SUPPLIED ENTRIES: Begin

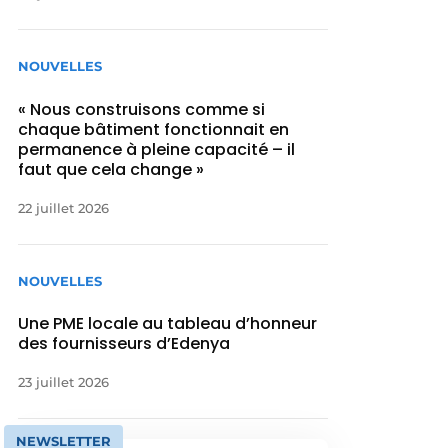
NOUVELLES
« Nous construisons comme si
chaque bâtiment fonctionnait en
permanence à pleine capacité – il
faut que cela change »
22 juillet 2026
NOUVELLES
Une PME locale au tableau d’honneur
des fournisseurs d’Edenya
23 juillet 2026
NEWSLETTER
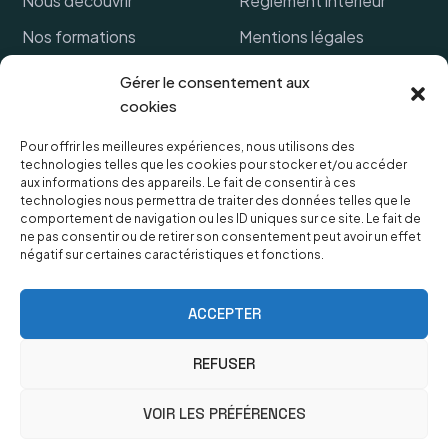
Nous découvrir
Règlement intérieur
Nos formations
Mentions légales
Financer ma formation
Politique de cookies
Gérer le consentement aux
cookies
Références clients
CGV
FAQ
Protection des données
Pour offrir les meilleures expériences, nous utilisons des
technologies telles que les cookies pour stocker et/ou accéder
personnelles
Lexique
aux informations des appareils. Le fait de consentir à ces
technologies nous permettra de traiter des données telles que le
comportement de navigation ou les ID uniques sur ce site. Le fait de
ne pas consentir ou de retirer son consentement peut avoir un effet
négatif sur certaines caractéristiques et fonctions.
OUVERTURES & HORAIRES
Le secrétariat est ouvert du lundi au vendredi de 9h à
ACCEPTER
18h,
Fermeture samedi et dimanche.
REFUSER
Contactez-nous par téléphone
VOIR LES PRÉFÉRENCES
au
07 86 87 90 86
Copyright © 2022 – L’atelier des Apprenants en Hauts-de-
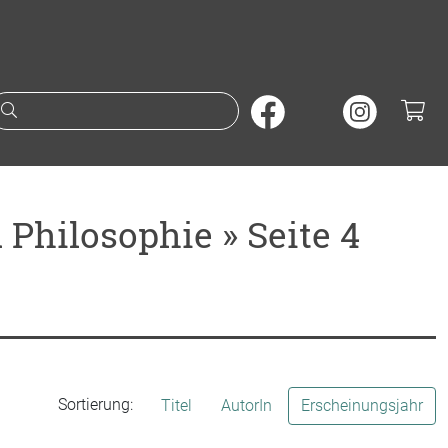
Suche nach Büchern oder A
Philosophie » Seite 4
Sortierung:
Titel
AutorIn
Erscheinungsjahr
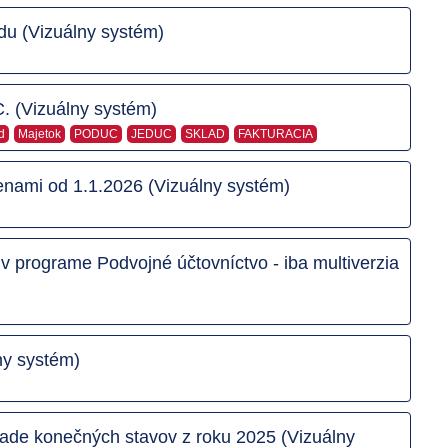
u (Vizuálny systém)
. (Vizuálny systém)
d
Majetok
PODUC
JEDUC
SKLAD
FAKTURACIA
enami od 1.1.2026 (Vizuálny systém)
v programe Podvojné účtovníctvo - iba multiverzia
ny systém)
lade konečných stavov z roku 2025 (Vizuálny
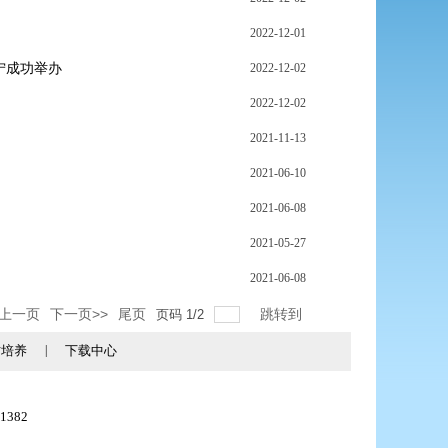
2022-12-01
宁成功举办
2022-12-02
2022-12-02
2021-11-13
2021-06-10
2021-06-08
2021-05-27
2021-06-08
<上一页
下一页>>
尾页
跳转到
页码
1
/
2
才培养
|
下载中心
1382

SUPPLIED ENTRIES: End

WHAT TO WORK ON:
Check the lines above and copy each one that includes "systém".

OUTPUT FOR THIS TASK:
u (Vizuálny systém)
. (Vizuálny systém)
enami od 1.1.2026 (Vizuálny systém)
ny systém)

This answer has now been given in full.